# [Given records]
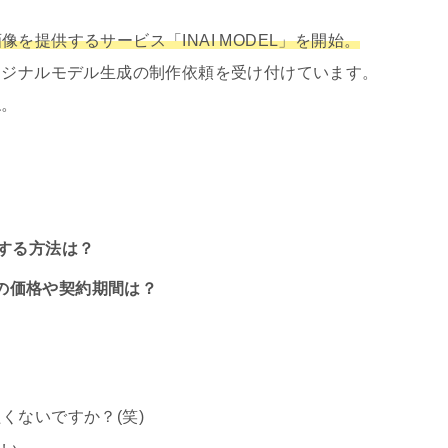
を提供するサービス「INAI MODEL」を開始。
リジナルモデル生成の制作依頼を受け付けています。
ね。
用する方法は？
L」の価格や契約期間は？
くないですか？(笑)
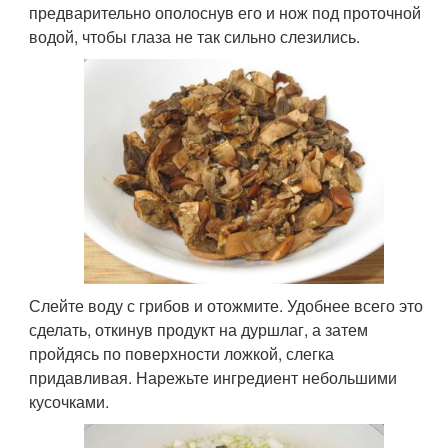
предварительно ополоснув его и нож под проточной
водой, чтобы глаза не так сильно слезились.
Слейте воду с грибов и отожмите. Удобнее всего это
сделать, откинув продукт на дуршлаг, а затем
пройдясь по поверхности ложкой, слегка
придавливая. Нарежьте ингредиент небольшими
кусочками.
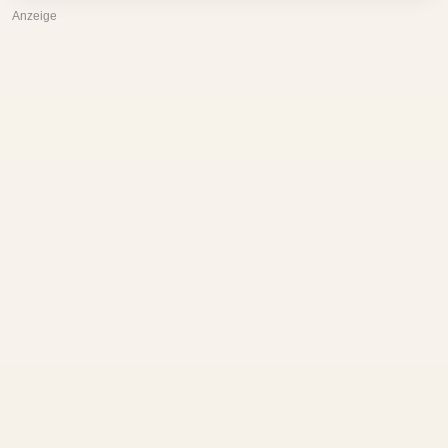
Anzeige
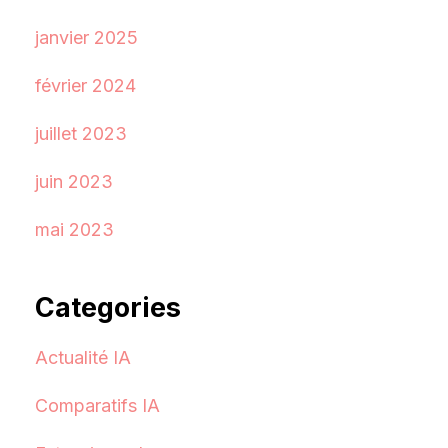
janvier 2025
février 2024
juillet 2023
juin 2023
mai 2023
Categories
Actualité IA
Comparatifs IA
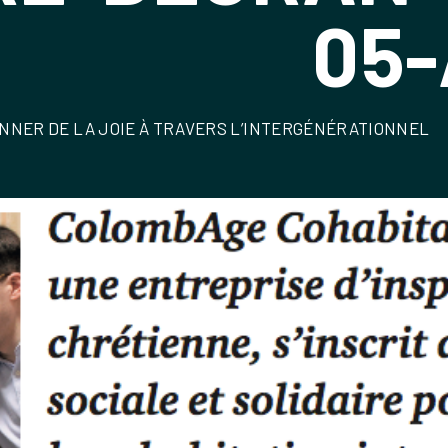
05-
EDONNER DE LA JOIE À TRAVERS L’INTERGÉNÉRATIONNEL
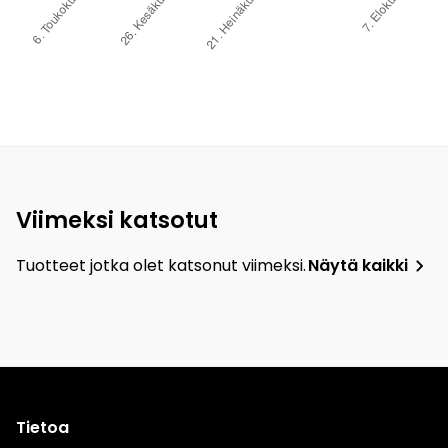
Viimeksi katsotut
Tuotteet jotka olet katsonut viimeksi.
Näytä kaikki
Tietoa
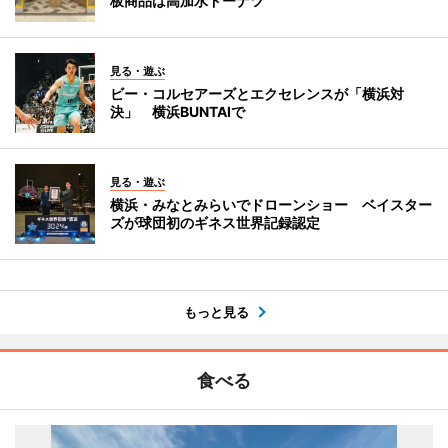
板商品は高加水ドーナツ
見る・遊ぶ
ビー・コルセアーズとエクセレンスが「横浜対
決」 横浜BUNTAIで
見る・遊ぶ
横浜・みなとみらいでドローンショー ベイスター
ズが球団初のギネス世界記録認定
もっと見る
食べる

# [Assignment]
What you hand back should match the listing exactly, except that no pictures appear.

# [The answer]
を提供するサービス「INAI MODEL」を開始。
リジナルモデル生成の制作依頼を受け付けています。
ね。
用する方法は？
L」の価格や契約期間は？
くないですか？(笑)
предварительно ополоснув его и нож под проточной
водой, чтобы глаза не так сильно слезились.
Слейте воду с грибов и отожмите. Удобнее всего это
сделать, откинув продукт на дуршлаг, а затем
пройдясь по поверхности ложкой, слегка
придавливая. Нарежьте ингредиент небольшими
кусочками.
Anzeige
janvier 2025
février 2024
juillet 2023
juin 2023
mai 2023
Categories
Actualité IA
Comparatifs IA
05-
EDONNER DE LA JOIE À TRAVERS L’INTERGÉNÉRATIONNEL
Viimeksi katsotut
Tuotteet jotka olet katsonut viimeksi.
Näytä kaikki
Tietoa
板商品は高加水ドーナツ
見る・遊ぶ
ビー・コルセアーズとエクセレンスが「横浜対
決」 横浜BUNTAIで
見る・遊ぶ
横浜・みなとみらいでドローンショー ベイスター
ズが球団初のギネス世界記録認定
もっと見る
食べる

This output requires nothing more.